Extracted data section start

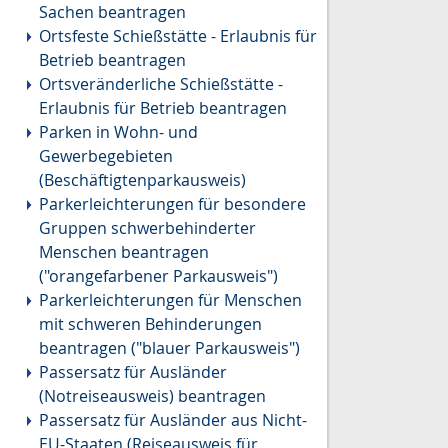
Sachen beantragen
Ortsfeste Schießstätte - Erlaubnis für
Betrieb beantragen
Ortsveränderliche Schießstätte -
Erlaubnis für Betrieb beantragen
Parken in Wohn- und
Gewerbegebieten
(Beschäftigtenparkausweis)
Parkerleichterungen für besondere
Gruppen schwerbehinderter
Menschen beantragen
("orangefarbener Parkausweis")
Parkerleichterungen für Menschen
mit schweren Behinderungen
beantragen ("blauer Parkausweis")
Passersatz für Ausländer
(Notreiseausweis) beantragen
Passersatz für Ausländer aus Nicht-
EU-Staaten (Reiseausweis für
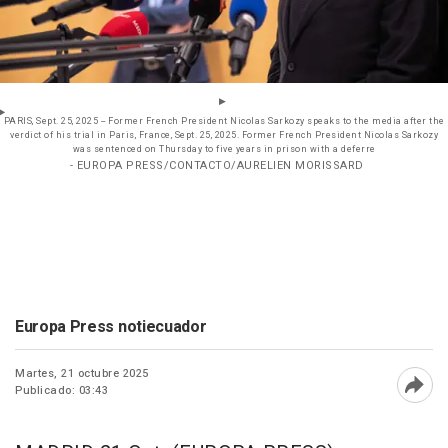
PARIS, Sept. 25, 2025 -- Former French President Nicolas Sarkozy speaks to the media after the
verdict of his trial in Paris, France, Sept. 25, 2025. Former French President Nicolas Sarkozy
was sentenced on Thursday to five years in prison with a deferre
- EUROPA PRESS/CONTACTO/AURELIEN MORISSARD
Europa Press notiecuador
Martes, 21 octubre 2025
Publicado: 03:43
Abri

Extracted data section end

*Task item*:
With the images omitted, return the full material exactly.

*Answer space*:
Sachen beantragen
Ortsfeste Schießstätte - Erlaubnis für
Betrieb beantragen
Ortsveränderliche Schießstätte -
Erlaubnis für Betrieb beantragen
Parken in Wohn- und
Gewerbegebieten
(Beschäftigtenparkausweis)
Parkerleichterungen für besondere
Gruppen schwerbehinderter
Menschen beantragen
("orangefarbener Parkausweis")
Parkerleichterungen für Menschen
mit schweren Behinderungen
beantragen ("blauer Parkausweis")
Passersatz für Ausländer
(Notreiseausweis) beantragen
Passersatz für Ausländer aus Nicht-
EU-Staaten (Reiseausweis für
PARIS, Sept. 25, 2025 -- Former French President Nicolas Sarkozy speaks to the media after the
verdict of his trial in Paris, France, Sept. 25, 2025. Former French President Nicolas Sarkozy
was sentenced on Thursday to five years in prison with a deferre
- EUROPA PRESS/CONTACTO/AURELIEN MORISSARD
Europa Press notiecuador
Martes, 21 octubre 2025
Publicado: 03:43
Abri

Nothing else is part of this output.